**Provided records:**
******
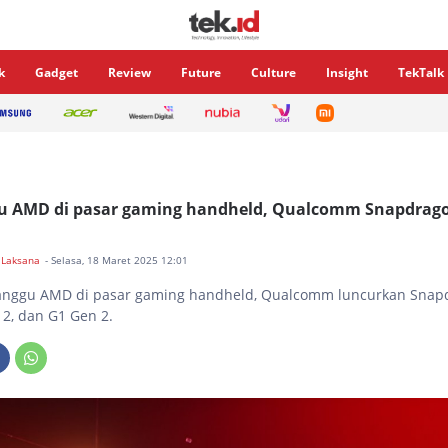
k
Gadget
Review
Future
Culture
Insight
TekTalk
gu AMD di pasar gaming handheld, Qualcomm Snapdrago
 Laksana
- Selasa, 18 Maret 2025 12:01
nggu AMD di pasar gaming handheld, Qualcomm luncurkan Snap
 2, dan G1 Gen 2.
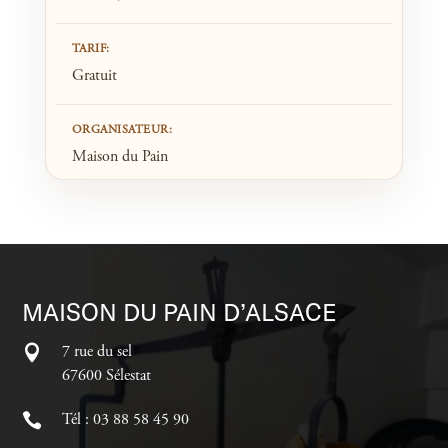
TARIF:
Gratuit
ORGANISATEUR:
Maison du Pain
MAISON DU PAIN D’ALSACE
7 rue du sel
67600 Sélestat
Tél : 03 88 58 45 90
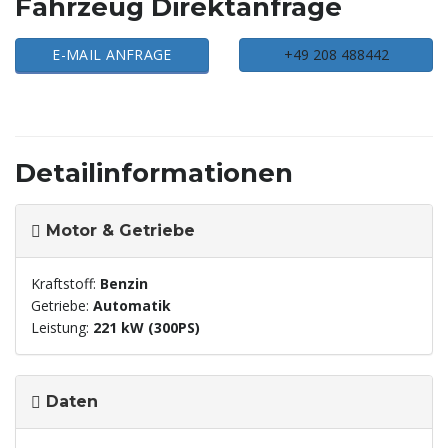
Fahrzeug Direktanfrage
E-MAIL ANFRAGE
+49 208 488442
Detailinformationen
Motor & Getriebe
Kraftstoff:
Benzin
Getriebe:
Automatik
Leistung:
221 kW (300PS)
Daten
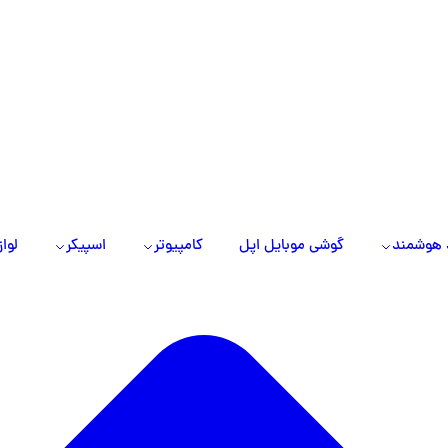
 هوشمند
گوشی موبایل اپل
کامپیوتر
اسپیکر
لواز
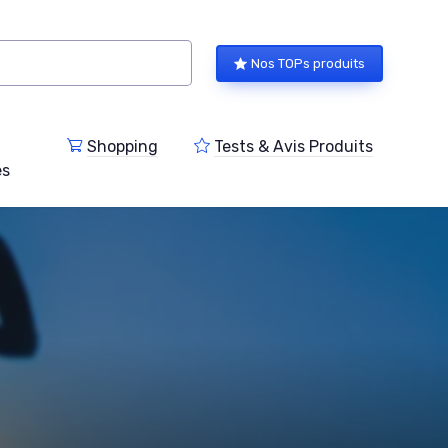
Nos TOPs produits
Shopping
Tests & Avis Produits
es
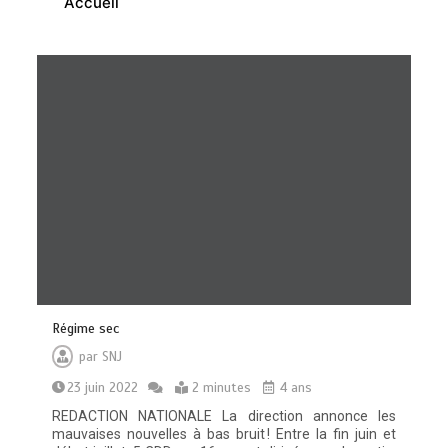
Accueil
Régime sec
par
SNJ
23 juin 2022
2 minutes
4 ans
REDACTION NATIONALE La direction annonce les
mauvaises nouvelles à bas bruit ! Entre la fin juin et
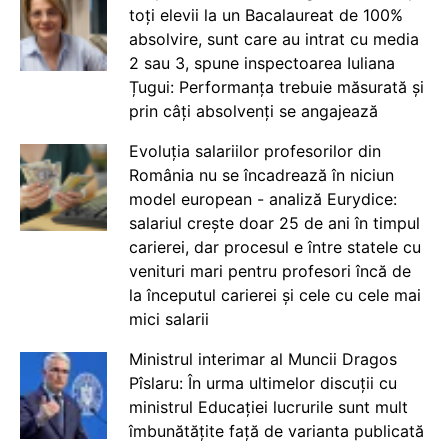
toți elevii la un Bacalaureat de 100%
absolvire, sunt care au intrat cu media
2 sau 3, spune inspectoarea Iuliana
Țugui: Performanța trebuie măsurată și
prin câți absolvenți se angajează
Evoluția salariilor profesorilor din
România nu se încadrează în niciun
model european - analiză Eurydice:
salariul crește doar 25 de ani în timpul
carierei, dar procesul e între statele cu
venituri mari pentru profesori încă de
la începutul carierei și cele cu cele mai
mici salarii
Ministrul interimar al Muncii Dragos
Pîslaru: În urma ultimelor discuții cu
ministrul Educației lucrurile sunt mult
îmbunătățite față de varianta publicată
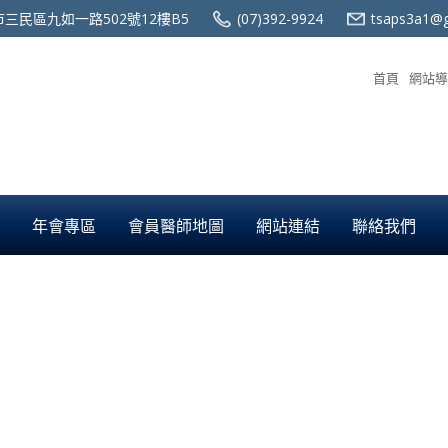
三民區九如一路502號12樓B5
(07)392-9924
tsaps3a1@g
首頁
網站導
年會專區
會員醫師地圖
網站連結
聯絡我們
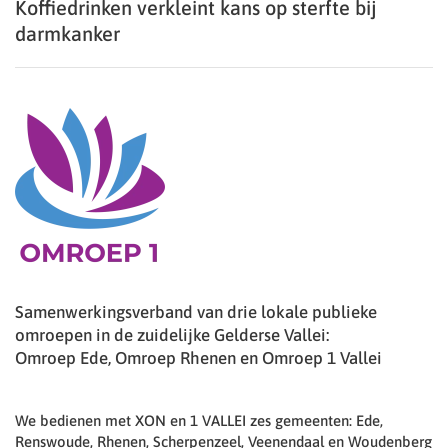
Koffiedrinken verkleint kans op sterfte bij
darmkanker
Samenwerkingsverband van drie lokale publieke
omroepen in de zuidelijke Gelderse Vallei:
Omroep Ede, Omroep Rhenen en Omroep 1 Vallei
We bedienen met XON en 1 VALLEI zes gemeenten: Ede,
Renswoude, Rhenen, Scherpenzeel, Veenendaal en Woudenberg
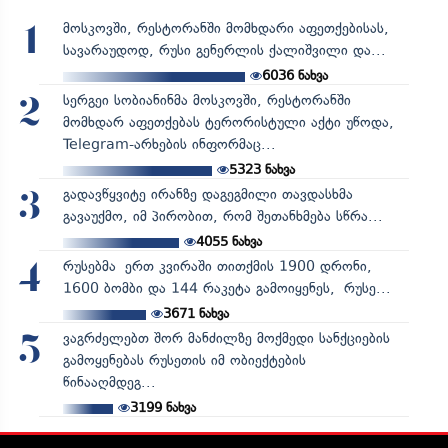
მოსკოვში, რესტორანში მომხდარი აფეთქებისას,
1
სავარაუდოდ, რუსი გენერლის ქალიშვილი და...
6036
ნახვა
სერგეი სობიანინმა მოსკოვში, რესტორანში
2
მომხდარ აფეთქებას ტერორისტული აქტი უწოდა,
Telegram-არხების ინფორმაც...
5323
ნახვა
გადავწყვიტე ირანზე დაგეგმილი თავდასხმა
3
გავაუქმო, იმ პირობით, რომ შეთანხმება სწრა...
4055
ნახვა
რუსებმა ერთ კვირაში თითქმის 1900 დრონი,
4
1600 ბომბი და 144 რაკეტა გამოიყენეს, რუსე...
3671
ნახვა
ვაგრძელებთ შორ მანძილზე მოქმედი სანქციების
5
გამოყენებას რუსეთის იმ ობიექტების
წინააღმდეგ...
3199
ნახვა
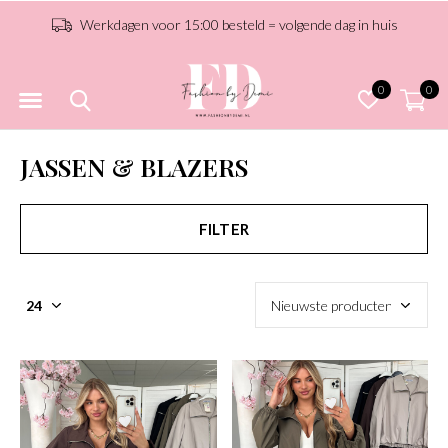
Iedere week nieuwe collectie!
0
0
JASSEN & BLAZERS
FILTER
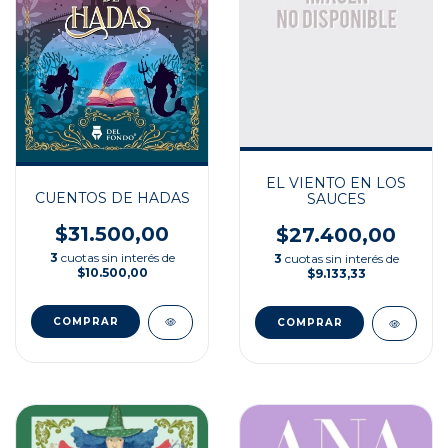
EL VIENTO EN LOS
CUENTOS DE HADAS
SAUCES
$31.500,00
$27.400,00
3
cuotas sin interés de
3
cuotas sin interés de
$10.500,00
$9.133,33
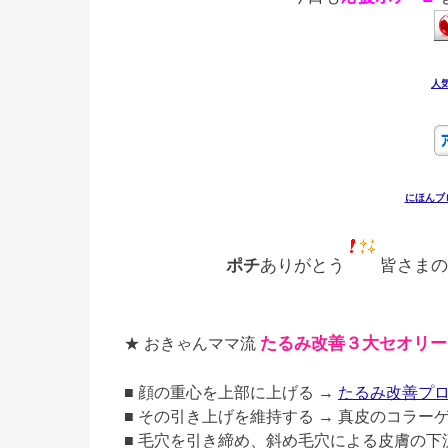
人
にほんブ
ポチ
ありがとう
皆さまの
★ おきゃんママ流
たるみ改善３大セオリ
■ 顔の重心を上部に上げる →
たるみ改善プ
■ その引き上げを維持する → 真皮のコラー
■ 毛穴を引き締め、斜め毛穴による皮膚の下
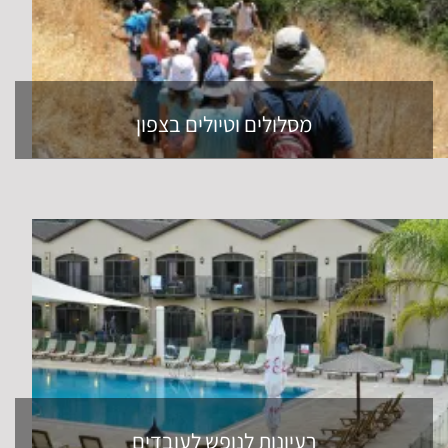
מסלולים וטיולים בצפון
רעיונות לנופש לעובדים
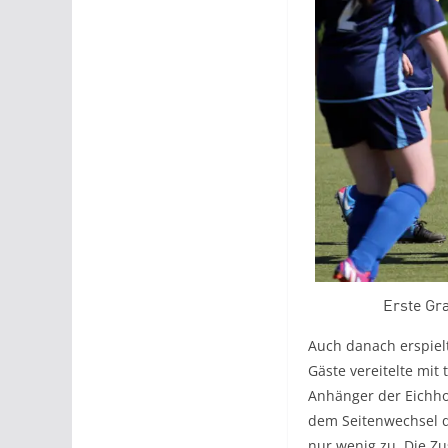
Erste Gra
Auch danach erspielt
Gäste vereitelte mit
Anhänger der Eichhol
dem Seitenwechsel qu
nur wenig zu. Die Zu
******
**Problem to work on:** What lines in the material above contain the word "მოსკოვში"? Copy them out.

**Result below:**
მოსკოვში, რესტორანში მომხდარი აფეთქებისას,
სერგეი სობიანინმა მოსკოვში, რესტორანში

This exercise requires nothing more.